_What you should do_.
With pictures removed, print the listing exactly.

_Extracted records_.
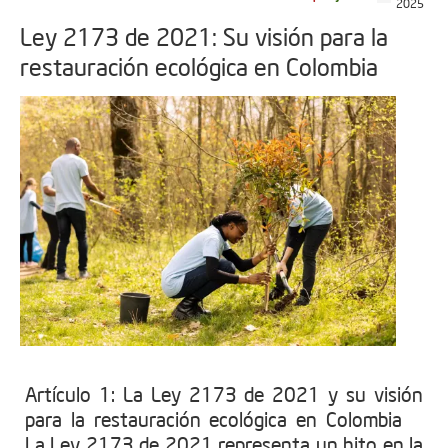
2025
Ley 2173 de 2021: Su visión para la
restauración ecológica en Colombia
Artículo 1: La Ley 2173 de 2021 y su visión
para la restauración ecológica en Colombia
La Ley 2173 de 2021 representa un hito en la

_Answer to this exercise_.
2025
Ley 2173 de 2021: Su visión para la
restauración ecológica en Colombia
Artículo 1: La Ley 2173 de 2021 y su visión
para la restauración ecológica en Colombia
La Ley 2173 de 2021 representa un hito en la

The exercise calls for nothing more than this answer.